This directory contains example usage for the Cortex Search REST API
via the snowflake.core
python package. snowflake.core
supports
authentication and connection to a Snowflake account through several
different mechanisms, a few of which are outlined in the examples.
Notably, the Cortex Search API is only available in versions of
snowflake.core >= 0.8.0
.
Before you can run the examples, ensure you have the following prerequisites installed:
- Python 3.11
- pip (Python package installer)
Additionally, you must have access to a Snowflake account and the required permissions to query the Cortex Search Service at the specified database and schema.
First, clone this repository to your local machine using git and navigate to this directory:
git clone https://github.com/snowflake-labs/cortex-search.git
cd cortex-search/examples/python_sdk
Install the necessary Python dependencies by running:
pip install -r requirements.txt
simple.py
collects connection parameters from your shell
environment. These can be set like so (note: we recommend setting the
SNOWFLAKE_ACCOUNT
using the account locator, rather than the
org-account
format):
export SNOWFLAKE_ACCOUNT=AID123456
export SNOWFLAKE_USER=myself
export SNOWFLAKE_PASSWORD=pass123...
export SNOWFLAKE_ROLE=my_role
export SNOWFLAKE_DATABASE=my_db
export SNOWFLAKE_SCHEMA=my_schema
export SNOWFLAKE_CORTEX_SEARCH_SERVICE=my_service
However, you may also simply replace each os.environ[".."]

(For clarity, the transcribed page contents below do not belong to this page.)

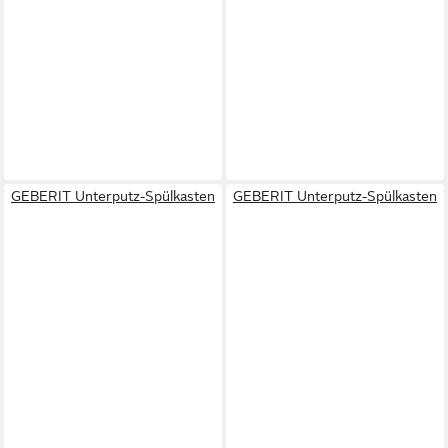
GEBERIT Unterputz-Spülkasten
GEBERIT Unterputz-Spülkasten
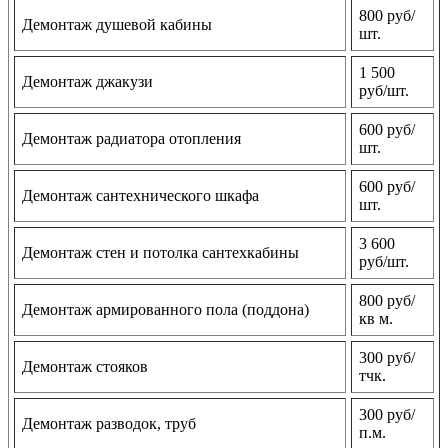
800 руб/
Демонтаж душевой кабины
шт.
1 500
Демонтаж джакузи
руб/шт.
600 руб/
Демонтаж радиатора отопления
шт.
600 руб/
Демонтаж сантехнического шкафа
шт.
3 600
Демонтаж стен и потолка сантехкабины
руб/шт.
800 руб/
Демонтаж армированного пола (поддона)
кв м.
300 руб/
Демонтаж стояков
тчк.
300 руб/
Демонтаж разводок, труб
п.м.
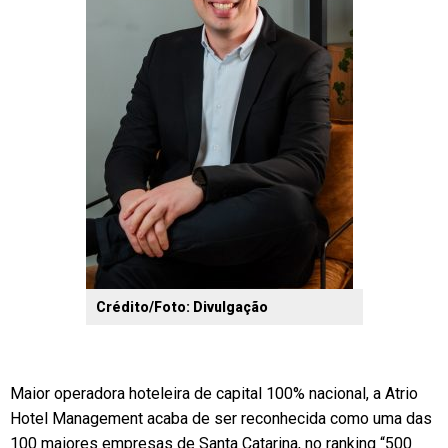
Crédito/Foto: Divulgação
Maior operadora hoteleira de capital 100% nacional, a Atrio
Hotel Management acaba de ser reconhecida como uma das
100 maiores empresas de Santa Catarina, no ranking “500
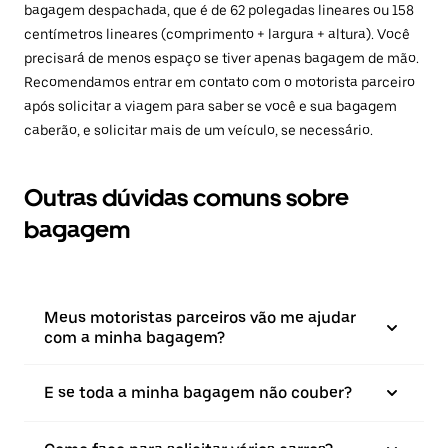
bagagem despachada, que é de 62 polegadas lineares ou 158
centímetros lineares (comprimento + largura + altura). Você
precisará de menos espaço se tiver apenas bagagem de mão.
Recomendamos entrar em contato com o motorista parceiro
após solicitar a viagem para saber se você e sua bagagem
caberão, e solicitar mais de um veículo, se necessário.
Outras dúvidas comuns sobre
bagagem
Meus motoristas parceiros vão me ajudar
com a minha bagagem?
E se toda a minha bagagem não couber?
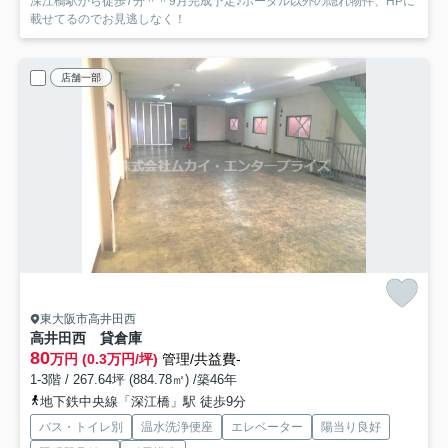
深江橋駅から徒歩7分＾＾9月完成予定♪ポータル以外の隠れ物件、HPに
載せてるのでお見逃しなく！
店舗一部
東大阪市高井田西
高井田西 貸倉庫
80
万円 (0.3万円/坪)
管理/共益費-
1-3階 / 267.64坪 (884.78㎡) /築46年
地下鉄中央線「深江橋」駅 徒歩9分
バス・トイレ別
温水洗浄便座
エレベーター
陽当り良好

with hardcoded values, if you wish.
Then, after modifying the search parameters to your liking, run the example to generate results:
python simple.py
To set up a connections.toml
file to store aliased Snowflake
connections and all the parameters needed to connect, see the
snowflake connector docs
An example is found under example_connections.toml
, but make sure to
name yours connections.toml
and ensure it is located at a valid
system-dependent path as specified in the Snowflake connector docs.

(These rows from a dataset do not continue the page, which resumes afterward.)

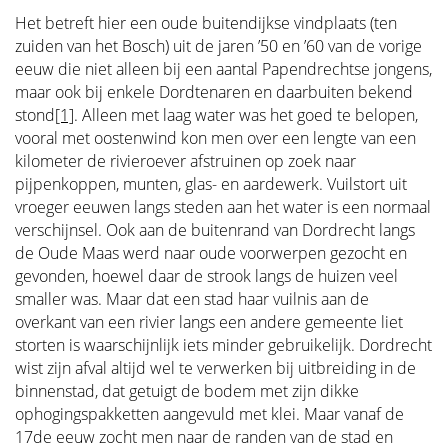
Het betreft hier een oude buitendijkse vindplaats (ten
zuiden van het Bosch) uit de jaren ’50 en ’60 van de vorige
eeuw die niet alleen bij een aantal Papendrechtse jongens,
maar ook bij enkele Dordtenaren en daarbuiten bekend
stond
[1]
. Alleen met laag water was het goed te belopen,
vooral met oostenwind kon men over een lengte van een
kilometer de rivieroever afstruinen op zoek naar
pijpenkoppen, munten, glas- en aardewerk. Vuilstort uit
vroeger eeuwen langs steden aan het water is een normaal
verschijnsel. Ook aan de buitenrand van Dordrecht langs
de Oude Maas werd naar oude voorwerpen gezocht en
gevonden, hoewel daar de strook langs de huizen veel
smaller was. Maar dat een stad haar vuilnis aan de
overkant van een rivier langs een andere gemeente liet
storten is waarschijnlijk iets minder gebruikelijk. Dordrecht
wist zijn afval altijd wel te verwerken bij uitbreiding in de
binnenstad, dat getuigt de bodem met zijn dikke
ophogingspakketten aangevuld met klei. Maar vanaf de
17de eeuw zocht men naar de randen van de stad en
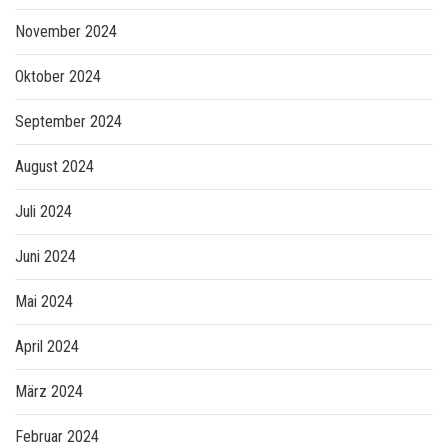
November 2024
Oktober 2024
September 2024
August 2024
Juli 2024
Juni 2024
Mai 2024
April 2024
März 2024
Februar 2024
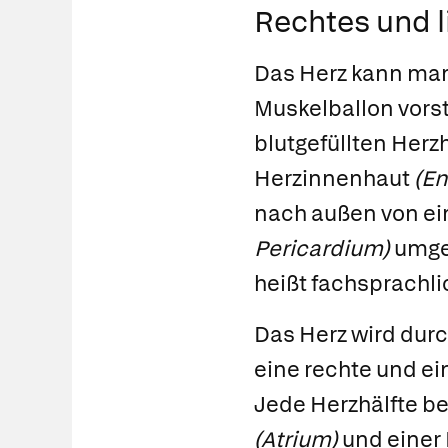
Rechtes und l
Das Herz kann man
Muskelballon vorst
blutgefüllten Herz
Herzinnenhaut
(En
nach außen von e
Pericardium)
umgeb
heißt fachsprachl
Das Herz wird dur
eine rechte und ein
Jede Herzhälfte b
(Atrium)
und einer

Then, export your Cortex Search Service name (assuming the database and schema are already in your connection parameters):
export SNOWFLAKE_CORTEX_SEARCH_SERVICE=my_service
You can then run the using_connections_config.py
file to print search results:
python using_connections_config.py
concurrent-example.py
is an example for running concurrent search
requests on your cortex search service along with throttling the
request rate when the server is busy.
This example collects default connection parameters from a file. Add the
following lines to a file named .env
in the current directory:
SNOWFLAKE_ACCOUNT=AID123456
SNOWFLAKE_USER=myself
SNOWFLAKE_AUTHENTICATOR=
SNOWFLAKE_PASSWORD=
SNOWFLAKE_ROLE=my_role
SNOWFLAKE_DATABASE=my_db
SNOWFLAKE_SCHEMA=my_schema
SNOWFLAKE_CORTEX_SEARCH_SERVICE=my_service
Add the queries you want to run concurrently to a file named
queries
, also in the current directory, one query per line:
riding shotgun
hello
what's going on
pet sounds
blue
songs in the key of life
You can then run concurrent-example.py
file to print search results:
python concurrent-example.py --columns col1 col2
You can override the connection parameters specified in .env
file with command line parameters. Try:
python concurrent-example.py -h
to enumerate the list of command line options.